___

# Machine Learning in Geosciences 
Department of Applied Geoinformatics and Carthography, Charles University

Lukas Brodsky lukas.brodsky@natur.cuni.cz

## Exercise: Building and Evaluating Ensemble Models

This notebook is dedicated to ensemble learning exercizes. 

**Objective**:
Understand and implement different ensemble learning techniques — Bagging, Boosting, and Stacking and compare their performance.

Tasks: 
1. Implement Bagging using `BaggingClassifier()` and compare the result with a weak classifier, e.g. `DecisionTreeClassifier()` using high variance (noisy moons) dataset. 
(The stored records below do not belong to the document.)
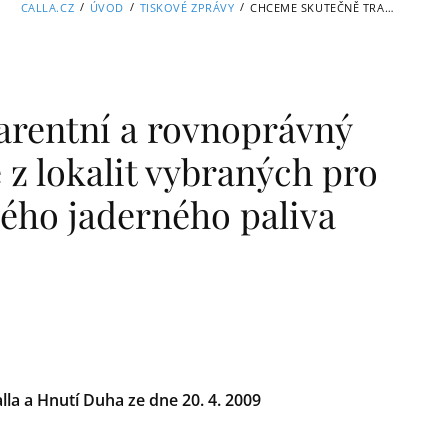
/
/
/
CALLA.CZ
ÚVOD
TISKOVÉ ZPRÁVY
CHCEME SKUTEČNĚ TRANSPARENTNÍ A ROVNOPRÁVNÝ PŘÍSTUP, ŽÁDAJÍ STAROSTOVÉ Z LOKALIT VYBRANÝCH PRO HLUBINNÉ ÚLOŽIŠTĚ VYHOŘELÉHO JADERNÉHO PALIVA
rentní a rovnoprávný
é z lokalit vybraných pro
lého jaderného paliva
lla a Hnutí Duha ze dne 20. 4. 2009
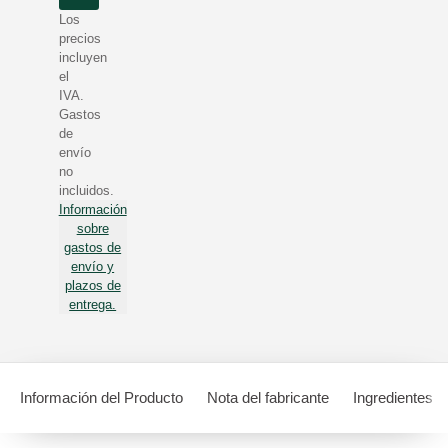
Los
precios
incluyen
el
IVA.
Gastos
de
envío
no
incluidos.
Información
sobre
gastos de
envío y
plazos de
entrega.
Información del Producto
Nota del fabricante
Ingredientes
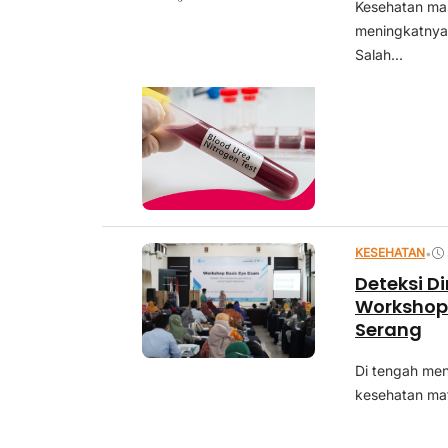
Kesehatan mas
meningkatnya
Salah...
KESEHATAN
•
Deteksi D
Workshop
Serang
Di tengah me
kesehatan mata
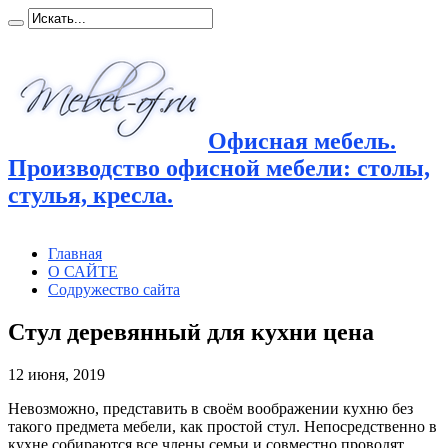
Офисная мебель.
Производство офисной мебели: столы,
стулья, кресла.
Главная
О САЙТЕ
Содружество сайта
Стул деревянный для кухни цена
12 июня, 2019
Невозможно, представить в своём воображении кухню без
такого предмета мебели, как простой стул. Непосредственно
в
кухне собираются все члены семьи и совместно проводят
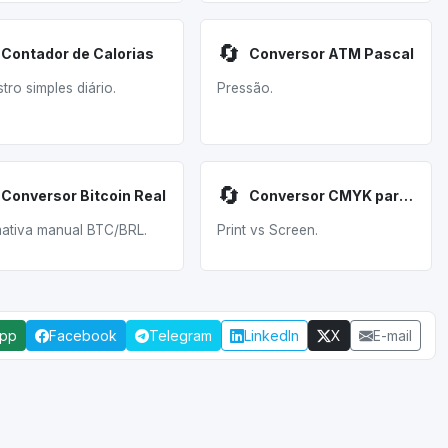
🔄
Contador de Calorias
Conversor ATM Pascal
tro simples diário.
Pressão.
🔄
Conversor Bitcoin Real
Conversor CMYK para RGB
mativa manual BTC/BRL.
Print vs Screen.
App
Facebook
Telegram
LinkedIn
X
E-mail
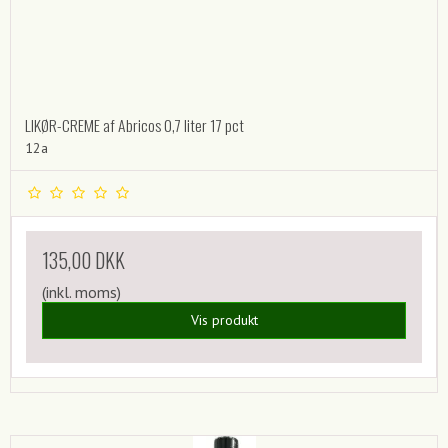
LIKØR-CREME af Abricos 0,7 liter 17 pct
12a
135,00 DKK
(inkl. moms)
Vis produkt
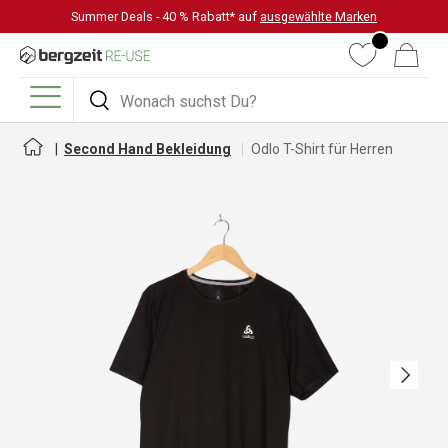
Summer Deals - 40 % Rabatt* auf
ausgewählte Marken
DIREKT ZUM INHALT
Wunschliste
Warenkorb
Suchen
Suchen
Menü
Second Hand Bekleidung
Odlo T-Shirt für Herren
Nächste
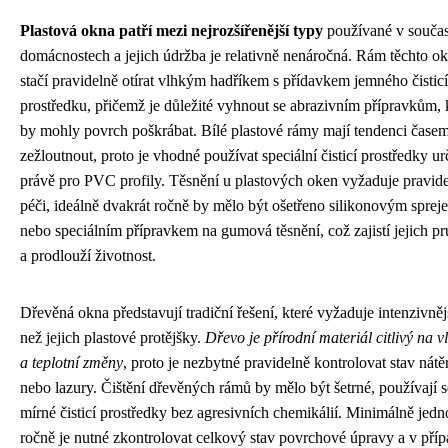
Plastová okna patří mezi nejrozšířenější typy
používané v souča
domácnostech a jejich údržba je relativně nenáročná. Rám těchto o
stačí pravidelně otírat vlhkým hadříkem s přídavkem jemného čistic
prostředku, přičemž je důležité vyhnout se abrazivním přípravkům, 
by mohly povrch poškrábat. Bílé plastové rámy mají tendenci čase
zežloutnout, proto je vhodné používat speciální čisticí prostředky u
právě pro PVC profily. Těsnění u plastových oken vyžaduje pravid
péči, ideálně dvakrát ročně by mělo být ošetřeno silikonovým sprej
nebo speciálním přípravkem na gumová těsnění, což zajistí jejich pr
a prodlouží životnost.
Dřevěná okna představují tradiční řešení, které vyžaduje intenzivněj
než jejich plastové protějšky.
Dřevo je přírodní materiál citlivý na v
a teplotní změny
, proto je nezbytné pravidelně kontrolovat stav nátě
nebo lazury. Čištění dřevěných rámů by mělo být šetrné, používají s
mírné čisticí prostředky bez agresivních chemikálií. Minimálně jed
ročně je nutné zkontrolovat celkový stav povrchové úpravy a v pří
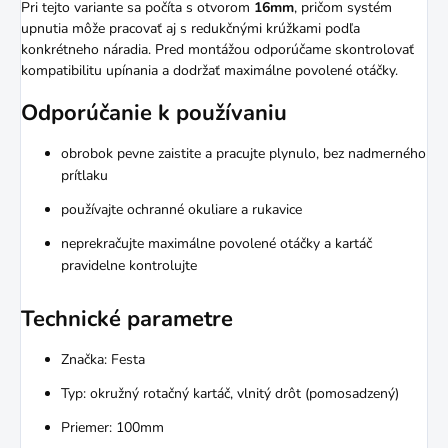
Pri tejto variante sa počíta s otvorom
16mm
, pričom systém
upnutia môže pracovať aj s redukčnými krúžkami podľa
konkrétneho náradia. Pred montážou odporúčame skontrolovať
kompatibilitu upínania a dodržať maximálne povolené otáčky.
Odporúčanie k používaniu
obrobok pevne zaistite a pracujte plynulo, bez nadmerného
prítlaku
používajte ochranné okuliare a rukavice
neprekračujte maximálne povolené otáčky a kartáč
pravidelne kontrolujte
Technické parametre
Značka: Festa
Typ: okružný rotačný kartáč, vlnitý drôt (pomosadzený)
Priemer: 100mm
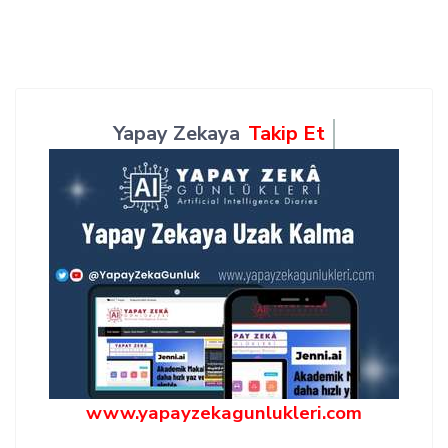
Yapay Zekaya
Takip Et
www.yapayzekagunlukleri.com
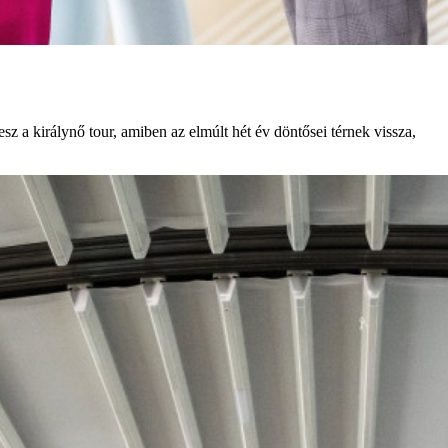
z a királynő tour, amiben az elmúlt hét év döntősei térnek vissza,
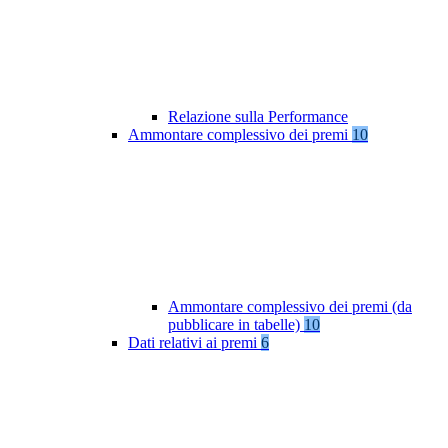
Relazione sulla Performance
Ammontare complessivo dei premi
10
Ammontare complessivo dei premi (da
pubblicare in tabelle)
10
Dati relativi ai premi
6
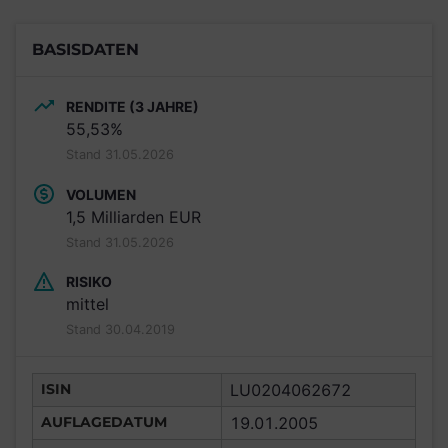
BASISDATEN
RENDITE (3 JAHRE)
55,53%
Stand 31.05.2026
VOLUMEN
1,5 Milliarden EUR
Stand 31.05.2026
RISIKO
mittel
Stand 30.04.2019
ISIN
LU0204062672
AUFLAGEDATUM
19.01.2005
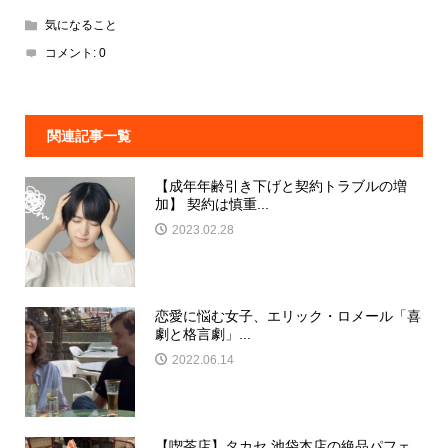
気になること
コメント:
0
関連記事一覧
【成年年齢引き下げと契約トラブルの増
加】 契約は慎重...
2023.02.28
恋愛に悩む女子、エリック・ロメール「喜
劇と格言劇」...
2022.06.14
【喫茶店】タカセ 池袋本店の絶品パフェ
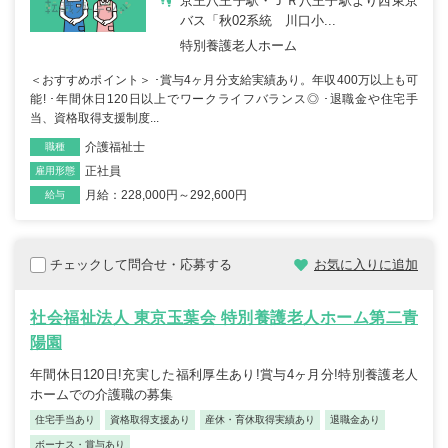
京王八王子駅・ＪＲ八王子駅より西東京
バス「秋02系統 川口小...
特別養護老人ホーム
＜おすすめポイント＞ ･賞与4ヶ月分支給実績あり。年収400万以上も可
能! ･年間休日120日以上でワークライフバランス◎ ･退職金や住宅手
当、資格取得支援制度...
介護福祉士
職種
正社員
雇用形態
月給：228,000円～292,600円
給与
チェックして問合せ・応募する
お気に入りに追加
社会福祉法人 東京玉葉会 特別養護老人ホーム第二青
陽園
年間休日120日!充実した福利厚生あり!賞与4ヶ月分!特別養護老人
ホームでの介護職の募集
住宅手当あり
資格取得支援あり
産休・育休取得実績あり
退職金あり
ボーナス・賞与あり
2. Implement Boosting using `GradientBoostingClassifier()` and compare result with a weak classifier `DecisionTreeClassifier()` on  a complex decision boundary (circles) dataset. 

3. Implement Stacking using `StackingClassifier()` based on `SVC()`, `DecisionTreeClassifier()` and `KNeighborsClassifier()` and `LogisticRegression()`. Compare the stacking result with single weak classifiers, e.g. `DecisionTreeClassifier()`.  

In [None]:
import numpy as np
import matplotlib.pyplot as plt
from sklearn.datasets import make_moons, make_circles, make_classification
from sklearn.model_selection import train_test_split, GridSearchCV
from sklearn.model_selection import cross_val_score
from sklearn.preprocessing import StandardScaler

# ensmbles 
from sklearn.ensemble import BaggingClassifier, GradientBoostingClassifier, StackingClassifier
# base estimators 
from sklearn.tree import DecisionTreeClassifier
from sklearn.linear_model import LogisticRegression
from sklearn.svm import SVC
from sklearn.neighbors import KNeighborsClassifier

from sklearn.metrics import accuracy_score, classification_report

### Dataset 1 - bagging

In [None]:
# Dataset 1 for BAGGING: High Variance (Noisy Moons)
X_bagging, y_bagging = make_moons(n_samples=1000, noise=0.4, random_state=42)
X_train_bag, X_test_bag, y_train_bag, y_test_bag = train_test_split(X_bagging, y_bagging, 
                                                                    test_size=0.2, random_state=42)

In [None]:
plt.scatter(X_bagging[:, 0], X_bagging[:, 1], c=y_bagging, cmap="viridis", alpha=0.5)
plt.title("Dataset: High Variance")

### Bagging classifier

**A Bagging classifier** is an ensemble meta-estimator that fits base classifiers each on random subsets of the original dataset and then aggregate their individual predictions (either by voting or by averaging) to form a final prediction. Such a meta-estimator can typically be used as a way to reduce the variance of a black-box estimator (e.g., a decision tree), by introducing randomization into its construction procedure and then making an ensemble out of it.

`
class sklearn.ensemble.BaggingClassifier(
    estimator=None, 
    n_estimators=10, 
    max_samples=1.0,
    max_features=1.0, 
    bootstrap=True,
    n_jobs=None
    )
`

In [None]:
# hyperparameters tunes number of estimators, sample size, and bootstrap settings.
bagging_params = {
    "n_estimators": [50, 100, 150, 200],
    "max_samples": [0.5, 0.8, 1.0]
}

In [None]:
# use GridSearchCV() on BaggingClassifier() with DecisionTreeClassifier()
# cv=10, return_train_score=True 
bagging_grid = pass 

In [None]:
# search and fit 
pass 

In [None]:
# best paramters are: estimator.best_params_
pass 

In [None]:
# the best one is: estimator.best_estimator_

#### Model evaluation

In [None]:
# training score: estimator.best_score_
BC_train_acc = pass

In [None]:
# prediction for testing 
bagging_pred = pass 

In [None]:
# accuracy: accuracy_score(y_test_bag, bagging_pred)
BC_test_acc = pass 

In [None]:
# print the accuracies
pass 

#### Plot decision boundary

In [None]:
# Ensemble Decision Boundary
def plot_ensmble_boundary(model, X, y, title):
    h = 0.02
    x_min, x_max = X[:, 0].min() - 0.5, X[:, 0].max() + 0.5
    y_min, y_max = X[:, 1].min() - 0.5, X[:, 1].max() + 0.5
    xx, yy = np.meshgrid(np.arange(x_min, x_max, h), np.arange(y_min, y_max, h))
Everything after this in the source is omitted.